GFI: There’s a real need for cell-based meat companies to come together

While plant-based meat and dairy companies formed a trade association (the Washington DC-based Plant Based Foods Association​) in 2016, ​cell-based meat companies have not had a single point of contact with whom regulators at the FDA and the USDA and lawmakers on Capitol Hill can interact, noted Good Food Institute director of policy Jessica Almy during a panel debate on Friday.

“I think there’s a real need for the ​[cell-based meat] companies to come together on a shared regulatory strategy and lobbying too.

“There are ways to ask for more R&D funding for clean meat and other things that can help the industry, ​[but] we do need to think about how this industry can fight off threats.
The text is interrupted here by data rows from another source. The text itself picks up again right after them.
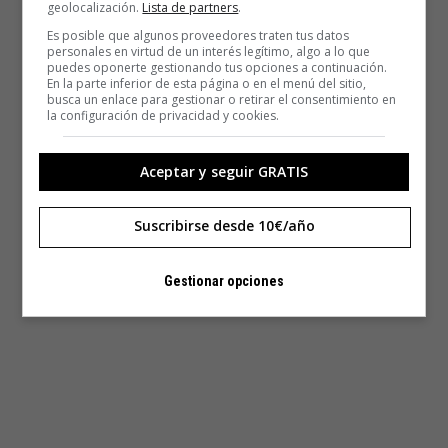
geolocalización.
Lista de partners
.
Es posible que algunos proveedores traten tus datos
personales en virtud de un interés legítimo, algo a lo que
puedes oponerte gestionando tus opciones a continuación.
En la parte inferior de esta página o en el menú del sitio,
busca un enlace para gestionar o retirar el consentimiento en
la configuración de privacidad y cookies.
Aceptar y seguir GRATIS
Suscribirse desde 10€/año
Gestionar opciones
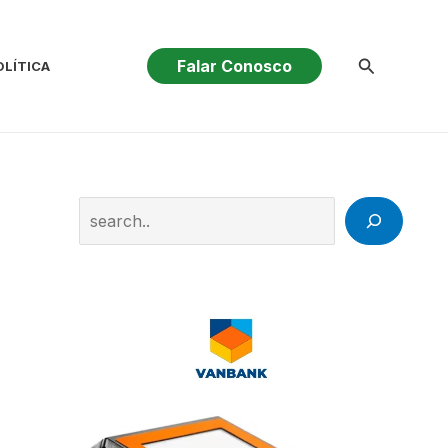
Pesquisar
Falar Conosco
OLÍTICA
Search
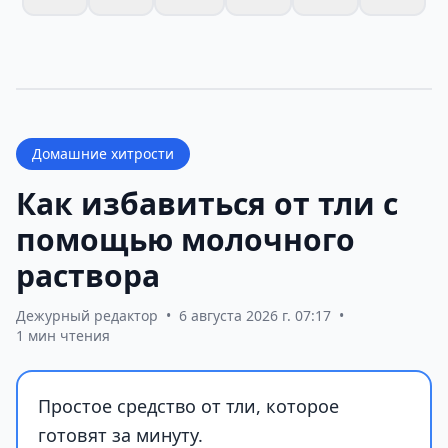
Домашние хитрости
Как избавиться от тли с
помощью молочного
раствора
Дежурный редактор
•
6 августа 2026 г. 07:17
•
1 мин чтения
Простое средство от тли, которое
готовят за минуту.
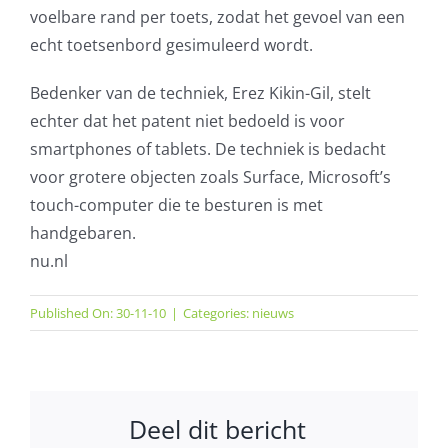
voelbare rand per toets, zodat het gevoel van een
echt toetsenbord gesimuleerd wordt.
Bedenker van de techniek, Erez Kikin-Gil, stelt
echter dat het patent niet bedoeld is voor
smartphones of tablets. De techniek is bedacht
voor grotere objecten zoals Surface, Microsoft’s
touch-computer die te besturen is met
handgebaren.
nu.nl
Published On: 30-11-10
|
Categories:
nieuws
Deel dit bericht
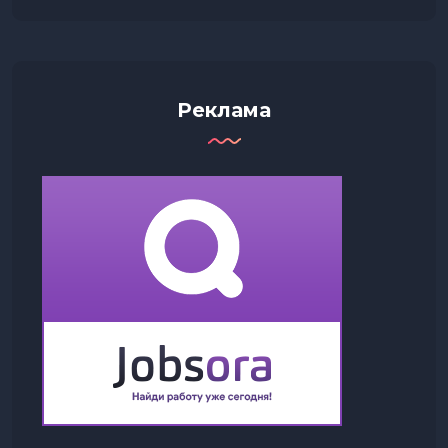
Реклама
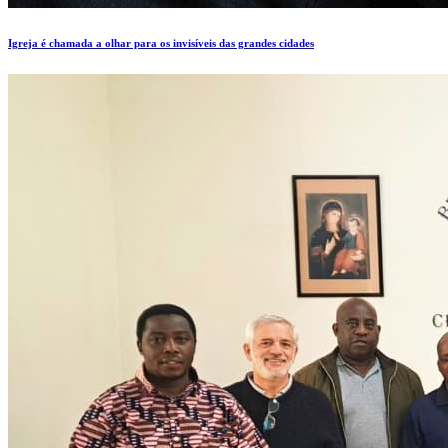
Igreja é chamada a olhar para os invisíveis das grandes cidades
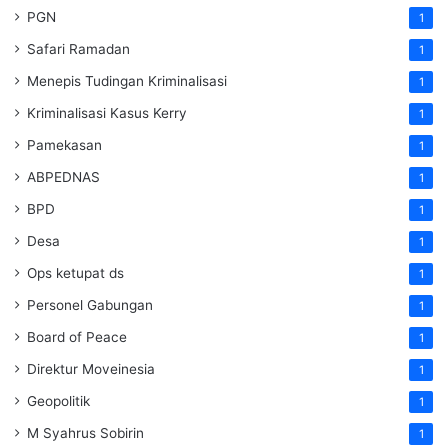
PGN
1
Safari Ramadan
1
Menepis Tudingan Kriminalisasi
1
Kriminalisasi Kasus Kerry
1
Pamekasan
1
ABPEDNAS
1
BPD
1
Desa
1
Ops ketupat ds
1
Personel Gabungan
1
Board of Peace
1
Direktur Moveinesia
1
Geopolitik
1
M Syahrus Sobirin
1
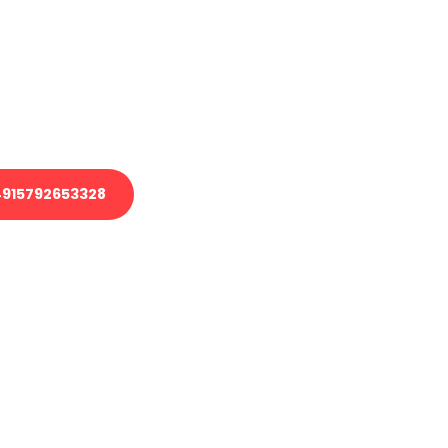
 Transport oder benötigen eine
 Umzug?
ser Team aus Experten freut sich,
elfen!
915792653328
nverbindliche Anfrage senden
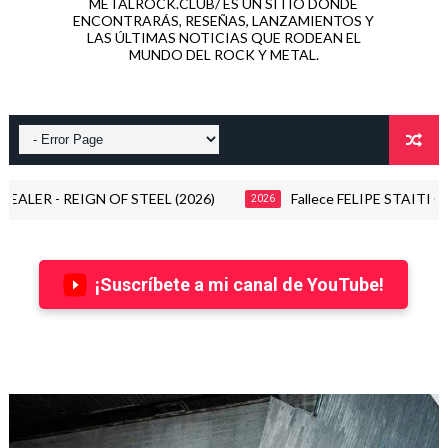
METALROCK.CLUB/ ES UN SITIO DONDE
ENCONTRARÁS, RESEÑAS, LANZAMIENTOS Y
LAS ÚLTIMAS NOTICIAS QUE RODEAN EL
MUNDO DEL ROCK Y METAL.
 - REIGN OF STEEL (2026)
Fallece FELIPE STAITI Guitar
2026
¡Suscríbete a mi canal de YouTube!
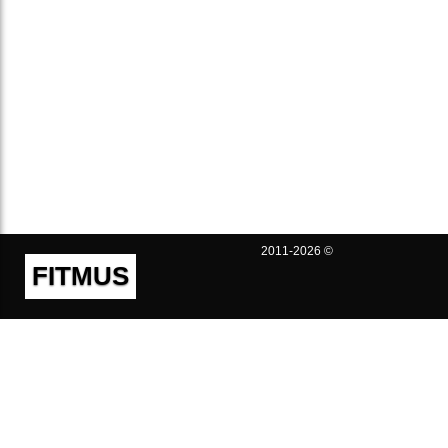
2011-2026 ©
FITMUS
Полезно
Контакты
Пользовательское соглашение
Политика конфиденциальности
Техническая поддержка
Публичная оферта
Предложения и жалобы
support@fitmus.com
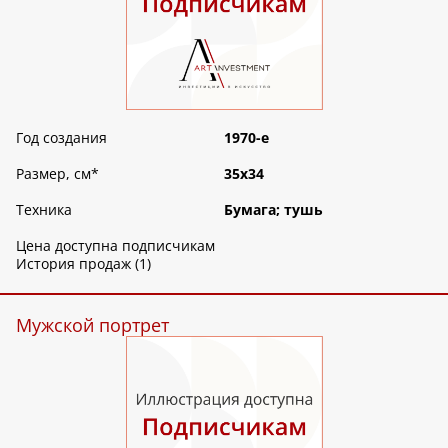
Год создания
1970-е
Размер, см
*
35х34
Техника
Бумага; тушь
Цена доступна подписчикам
История продаж (1)
Мужской портрет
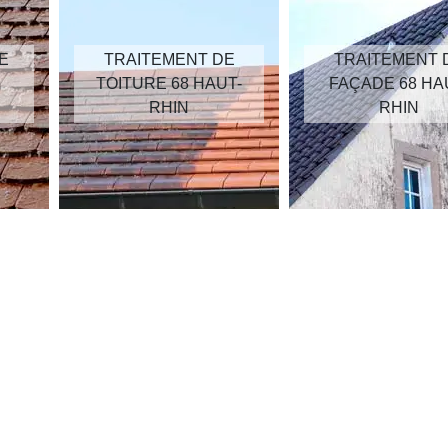
E
TRAITEMENT DE
TRAITEMENT 
TOITURE 68 HAUT-
FAÇADE 68 HA
RHIN
RHIN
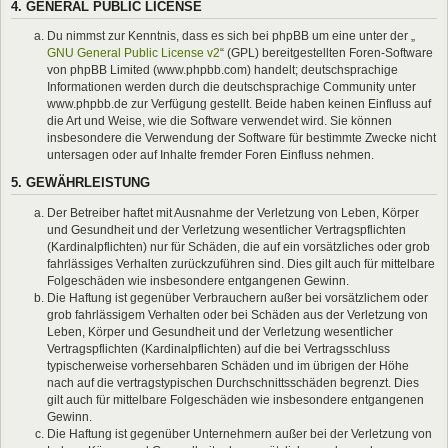
4. GENERAL PUBLIC LICENSE
Du nimmst zur Kenntnis, dass es sich bei phpBB um eine unter der „
GNU General Public License v2
“ (GPL) bereitgestellten Foren-Software
von phpBB Limited (www.phpbb.com) handelt; deutschsprachige
Informationen werden durch die deutschsprachige Community unter
www.phpbb.de zur Verfügung gestellt. Beide haben keinen Einfluss auf
die Art und Weise, wie die Software verwendet wird. Sie können
insbesondere die Verwendung der Software für bestimmte Zwecke nicht
untersagen oder auf Inhalte fremder Foren Einfluss nehmen.
5. GEWÄHRLEISTUNG
Der Betreiber haftet mit Ausnahme der Verletzung von Leben, Körper
und Gesundheit und der Verletzung wesentlicher Vertragspflichten
(Kardinalpflichten) nur für Schäden, die auf ein vorsätzliches oder grob
fahrlässiges Verhalten zurückzuführen sind. Dies gilt auch für mittelbare
Folgeschäden wie insbesondere entgangenen Gewinn.
Die Haftung ist gegenüber Verbrauchern außer bei vorsätzlichem oder
grob fahrlässigem Verhalten oder bei Schäden aus der Verletzung von
Leben, Körper und Gesundheit und der Verletzung wesentlicher
Vertragspflichten (Kardinalpflichten) auf die bei Vertragsschluss
typischerweise vorhersehbaren Schäden und im übrigen der Höhe
nach auf die vertragstypischen Durchschnittsschäden begrenzt. Dies
gilt auch für mittelbare Folgeschäden wie insbesondere entgangenen
Gewinn.
Die Haftung ist gegenüber Unternehmern außer bei der Verletzung von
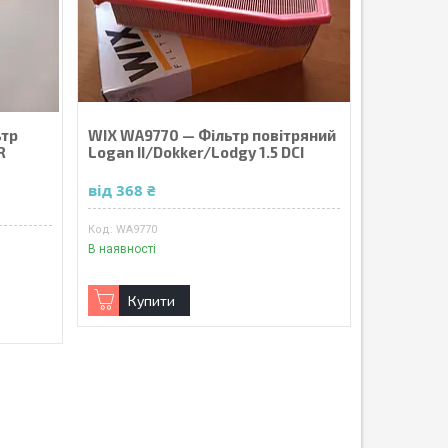
ьтр
WIX WA9770 — Фільтр повітряний
R
Logan II/Dokker/Lodgy 1.5 DCI
від 368 ₴
WA9770
В наявності
Купити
So ​[for example] right now, there's a provision in the House agriculture spending bill​ that would require USDA to create regulations for clean meat, which would directly undermine the work that FDA has been doing."

A petition filed by the US Cattlemen’s Association​ (USCA) to restrict use of the terms ‘beef’ and ‘meat’ to products from animals “born, raised, and harvested in the traditional manner"​ (a sentiment enshrined in new legislation in Missouri) has also underscored the need for cell-based meat companies to join forces and engage with regulators, said the GFI, which is party to a lawsuit challenging the Missouri law.

"A couple of the ​[cell based meat] companies have been doing some work on the Hill, and GFI has been doing some work on the Hill, but there's certainly a real need to make sure that the legislators... and the appropriators... see that this ​[requiring USDA to create a new reg framework for cell-based meat] is a foolish path forward ​[the GFI believes existing regulatory frameworks will suffice, with FDA taking the lead]. There's a real need for this industry to come together and the timing is good for a coalition or a trade association."


"I was a proponent of using the term 'cultured meat' until numerous consumer surveys found it really made people less likely to want to eat such meat..."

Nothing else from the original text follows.